The Breakers and Biltmore represent the peak of late 19th-century grandeur and extravagance. Both were designed by Richard Morris Hunt for male members of the Vanderbilt family and completed in 1895. Due to changes in the American economy , personal wealth increased exponentially for a small number of Americans such as the Vanderbilts. The Breakers, the summer home of Cornelius Vanderbilt II is located in Newport, Rhode Island(http://www.newportmansions.org/) . Biltmore, the country estate of George Washington  Vanderbilt is located in Asheville, North Carolina (http://www.biltmore.com/). During the 1880s and 90s the Vanderbilt family kept Hunt busy designing their city and country homes. The Breakers and Biltmore are the best surviving examples of his work for the Vanderbilt family because they represent the peak of high style in 19th-century America and a type of architecture and decorating that will never be repeated.

 

 

The dining rooms of The  Breakers and Biltmore were elaborate, theatrical rooms that were the perfect settings for banquets and costume balls. By hosting lavish parties with elaborate social rituals, the Vanderbilts and others like them defined America's elite society. Without aristocratic traditions and titles, the Vanderbilts used architecture and decor to create their own identity with obvious allusions to Renaissance Europe.

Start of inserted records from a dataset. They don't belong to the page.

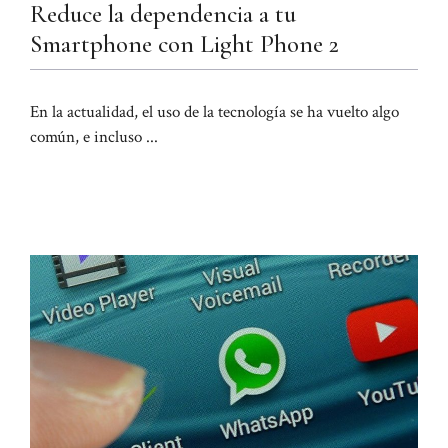
Reduce la dependencia a tu
Smartphone con Light Phone 2
En la actualidad, el uso de la tecnología se ha vuelto algo
común, e incluso ...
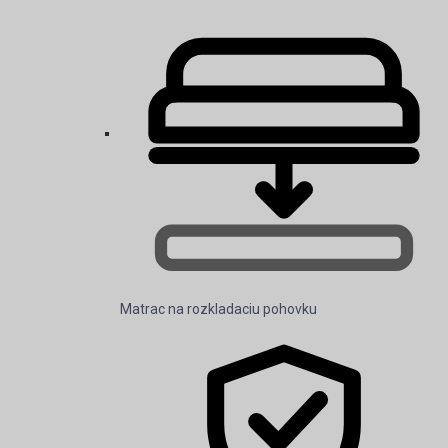
Matrac na rozkladaciu pohovku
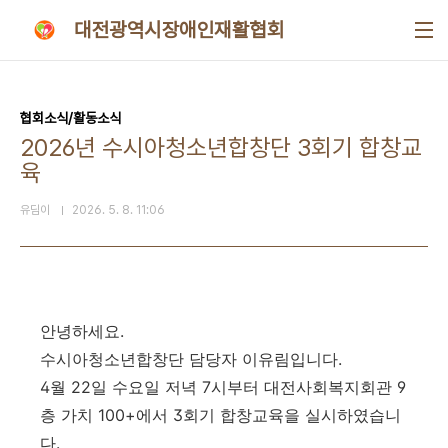
본문 바로가기
대전광역시장애인재활협회
협회소식/활동소식
2026년 수시아청소년합창단 3회기 합창교
육
유딤이
2026. 5. 8. 11:06
안녕하세요
.
수시아청소년합창단 담당자 이유림입니다
.
4
월
22
일 수요일 저녁
7
시부터 대전사회복지회관
9
층 가치
100+
에서
3
회기 합창교육을 실시하였습니
다
.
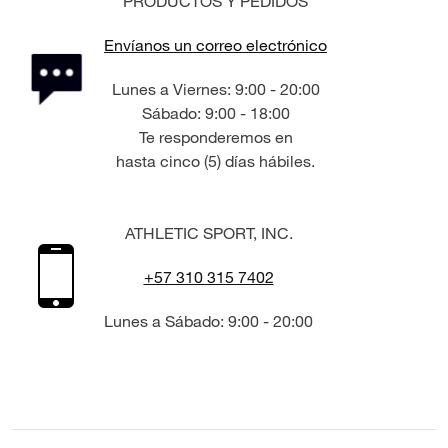
PRODUCTOS Y PEDIDOS
Envíanos un correo electrónico
Lunes a Viernes: 9:00 - 20:00
Sábado: 9:00 - 18:00
Te responderemos en
hasta cinco (5) días hábiles.
ATHLETIC SPORT, INC.
+57 310 315 7402
Lunes a Sábado: 9:00 - 20:00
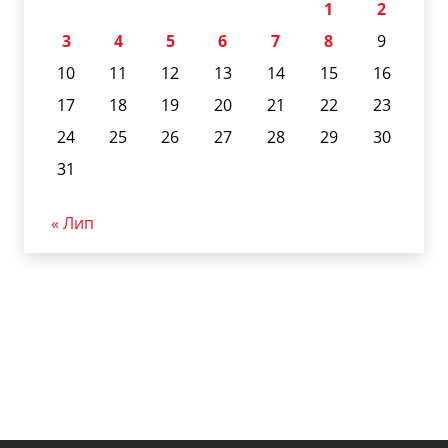
1
2
3
4
5
6
7
8
9
10
11
12
13
14
15
16
17
18
19
20
21
22
23
24
25
26
27
28
29
30
31
« Лип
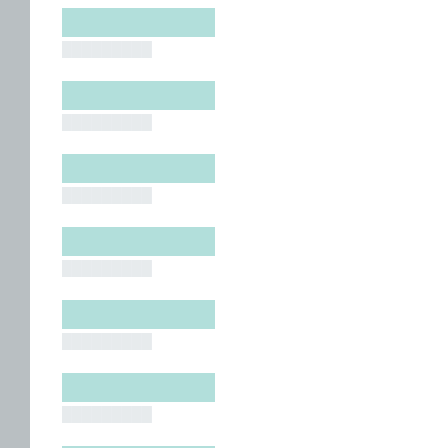
█████████
█████████
█████████
█████████
█████████
█████████
█████████
█████████
█████████
█████████
█████████
█████████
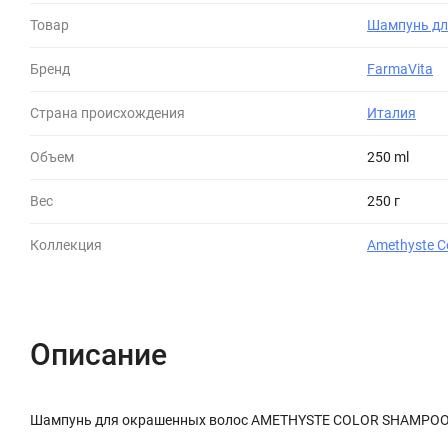
Товар
Шампунь дл
Бренд
FarmaVita
Страна происхождения
Италия
Объем
250 ml
Вес
250 г
Коллекция
Amethyste C
Описание
Шампунь для окрашенных волос AMETHYSTE COLOR SHAMPO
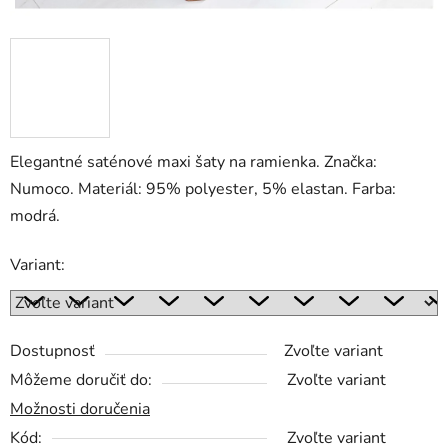
Elegantné saténové maxi šaty na ramienka. Značka:
Numoco. Materiál: 95% polyester, 5% elastan. Farba:
modrá.
Variant:
Dostupnosť
Zvoľte variant
Môžeme doručiť do:
Zvoľte variant
Možnosti doručenia
Kód:
Zvoľte variant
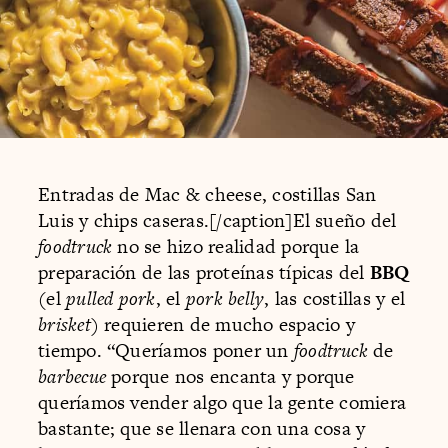
Entradas de Mac & cheese, costillas San
Luis y chips caseras.[/caption]El sueño del
foodtruck
no se hizo realidad porque la
preparación de las proteínas típicas del
BBQ
(el
pulled pork
, el
pork belly
, las costillas y el
brisket
) requieren de mucho espacio y
tiempo. “Queríamos poner un
foodtruck
de
barbecue
porque nos encanta y porque
queríamos vender algo que la gente comiera
bastante; que se llenara con una cosa y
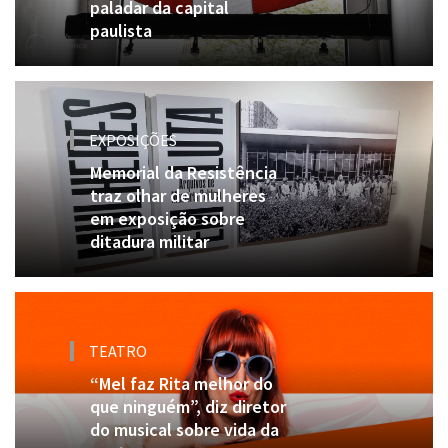
paladar da capital
paulista
EXPOSIÇÕES
Memorial da Resistência
traz olhar de mulheres
em exposição sobre
ditadura militar
TEATRO
“Mel faz Rita melhor do
que ninguém”, diz diretor
do musical sobre vida da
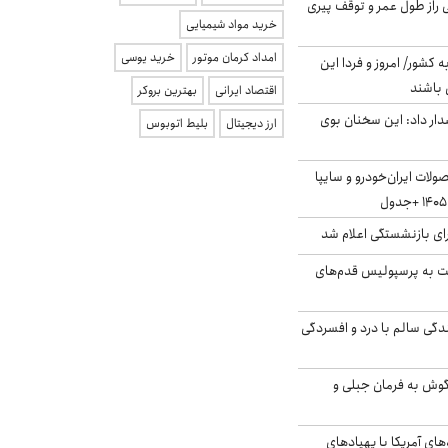
بلژیکی راز طول عمر و توقف پیری
خرید مواد شیمیایی
امداد کرمان موتور
خرید یوسی
ه کشور/ امروز و فردا این
 باشند
اقتصاد ایرانی
بهترین بروکر
ار داد: این سخنان بوی
ارز دیجیتال
بلیط اتوبوس
لات ایران‌خودرو و سایپا
ی بازنشستگی اعلام شد
ت به پرسپولیس قدم‌های
دگی سالم با درد و افسردگی
گوش به فرمان جبلی و
‌های آمریکا با پهپادهای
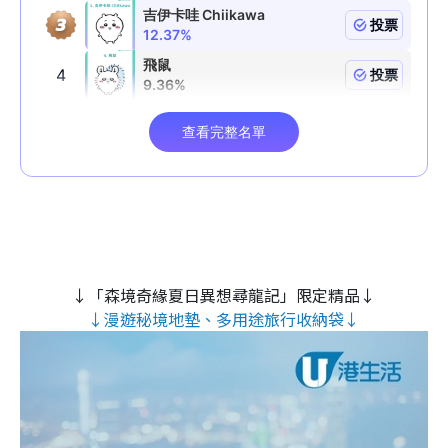
↓「森境奇緣夏日異想尋龍記」限定精品↓
↓漫遊秘境地墊、多用途旅行收納袋↓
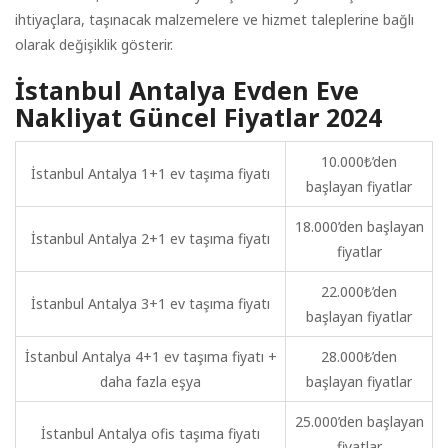
ihtiyaçlara, taşınacak malzemelere ve hizmet taleplerine bağlı
olarak değişiklik gösterir.
İstanbul Antalya Evden Eve
Nakliyat Güncel Fiyatlar 2024
10.000₺’den
İstanbul Antalya 1+1 ev taşıma fiyatı
başlayan fiyatlar
18.000’den başlayan
İstanbul Antalya 2+1 ev taşıma fiyatı
fiyatlar
22.000₺’den
İstanbul Antalya 3+1 ev taşıma fiyatı
başlayan fiyatlar
İstanbul Antalya 4+1 ev taşıma fiyatı +
28.000₺’den
daha fazla eşya
başlayan fiyatlar
25.000’den başlayan
İstanbul Antalya ofis taşıma fiyatı
fiyatlar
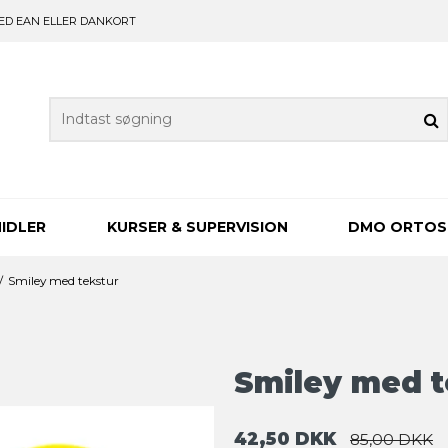
ED EAN ELLER DANKORT
IDLER
KURSER & SUPERVISION
DMO ORTOS
/
Smiley med tekstur
Smiley med t
42,50 DKK
85,00 DKK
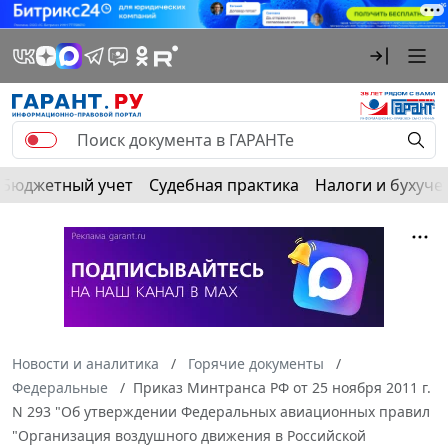
Бюджетный учет
Судебная практика
Налоги и бухуче
Новости и аналитика
Горячие документы
Федеральные
Приказ Минтранса РФ от 25 ноября 2011 г.
N 293 "Об утверждении Федеральных авиационных правил
"Организация воздушного движения в Российской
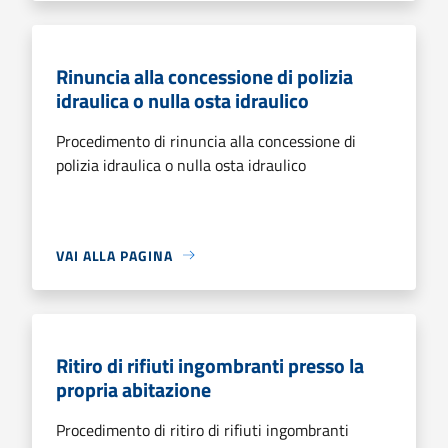
Rinuncia alla concessione di polizia
idraulica o nulla osta idraulico
Procedimento di rinuncia alla concessione di
polizia idraulica o nulla osta idraulico
VAI ALLA PAGINA
Ritiro di rifiuti ingombranti presso la
propria abitazione
Procedimento di ritiro di rifiuti ingombranti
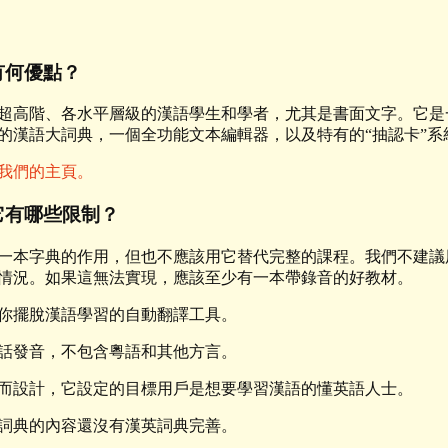
有何優點？
超高階、各水平層級的漢語學生和學者，尤其是書面文字。它是一款
的漢語大詞典，一個全功能文本編輯器，以及特有的“抽認卡”系
我們的主頁。
它有哪些限制？
一本字典的作用，但也不應該用它替代完整的課程。我們不建議
情況。如果這無法實現，應該至少有一本帶錄音的好教材。
你擺脫漢語學習的自動翻譯工具。
話發音，不包含粵語和其他方言。
而設計，它設定的目標用戶是想要學習漢語的懂英語人士。
詞典的內容還沒有漢英詞典完善。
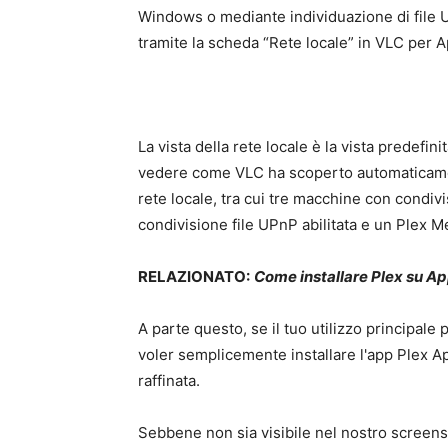
Windows o mediante individuazione di file UP
tramite la scheda “Rete locale” in VLC per A
La vista della rete locale è la vista predefin
vedere come VLC ha scoperto automaticamente
rete locale, tra cui tre macchine con condi
condivisione file UPnP abilitata e un Plex M
RELAZIONATO:
Come installare Plex su A
A parte questo, se il tuo utilizzo principal
voler semplicemente installare l'app Plex A
raffinata.
Sebbene non sia visibile nel nostro screensh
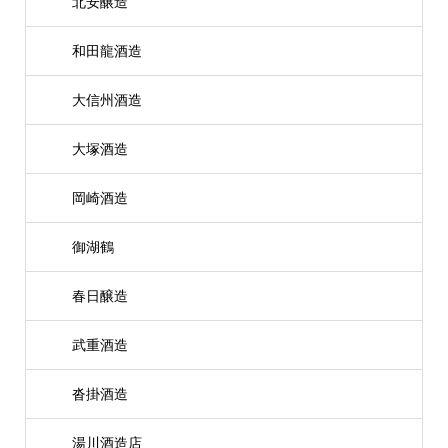
北安醸造
和田龍酒造
大信州酒造
大塚酒造
岡崎酒造
御湖鶴
春日醸造
武重酒造
沓掛酒造
湯川酒造店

The furniture and art objects that decorated the dining room were acquired in Europe by Hunt for the Vanderbilts. The state dining room at The  Breakers is the grandest room of the house. It is forty-two by fifty-eight and two stories tall. Its decor, which includes twelve columns of red alabaster and a ceiling painting titled Aurora at Dawn, was created for Hunt by a Paris designer. State dining rooms were not uncommon in Gilded Age mansions. The term reveals the owners aspirations to hold, unofficially, political power and socialize with royalty. Many of America's wealthiest families succeeded in marrying off their daughters to European aristocrats. The banquet hall at Biltmore was also designed to be the most impressive room of the house. The medieval style room is forty-two by seventy-two with a ribbed, vaulted seventy-five foot ceiling. Sixteenth century Flemish tapestries hang on the lower walls. An organ gallery with a carved balustrade is located above. The sculptor Karl Bitter carved the panels of the balustrade and the frieze above the massive triple fireplace, the focal point of one wall. Both houses have smaller, more intimate dining rooms that were used by the family for everyday meals, though both large and small dining rooms at such houses were considered excessive and heavy-handed in style to many critics.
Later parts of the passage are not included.